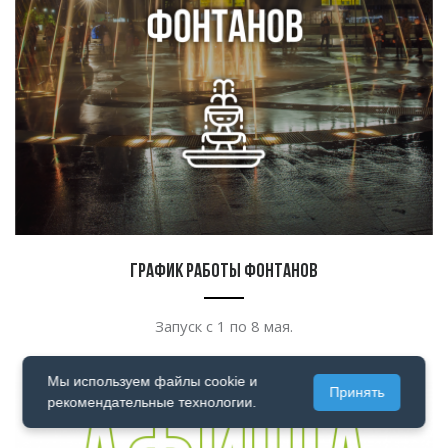
График работы фонтанов
Запуск с
1 по
8
мая.
Мы используем файлы cookie и
Принять
рекомендательные технологии.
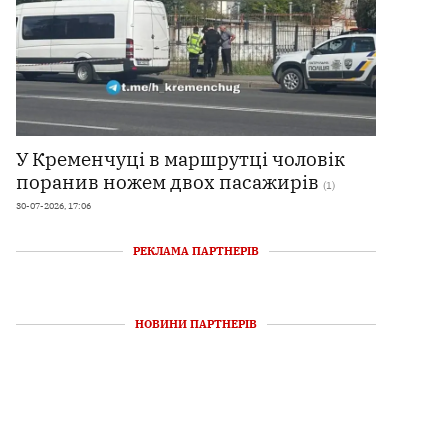
У Кременчуці в маршрутці чоловік
поранив ножем двох пасажирів
(1)
30-07-2026, 17:06
РЕКЛАМА ПАРТНЕРІВ
НОВИНИ ПАРТНЕРІВ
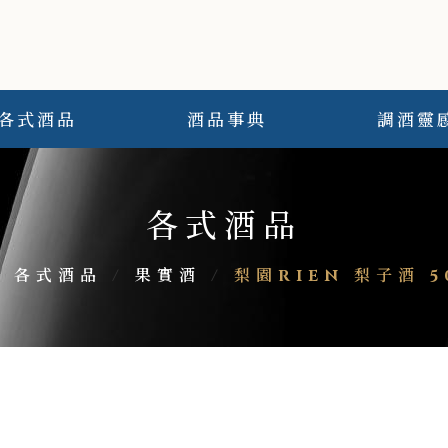
各式酒品
酒品事典
調酒靈
各式酒品
/
各式酒品
/
果實酒
/
梨園RIEN 梨子酒 5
-=-=-=-=-
Description of the task:
What is needed is an exact output of the records above, with every picture left out.

Result of the task:
График работы фонтанов
Запуск с
1 по
8
мая.
Мы используем файлы cookie и
Принять
рекомендательные технологии.
У Кременчуці в маршрутці чоловік
поранив ножем двох пасажирів
(1)
30-07-2026, 17:06
РЕКЛАМА ПАРТНЕРІВ
НОВИНИ ПАРТНЕРІВ
各式酒品
酒品事典
調酒靈
各式酒品
/
各式酒品
/
果實酒
/
梨園RIEN 梨子酒 5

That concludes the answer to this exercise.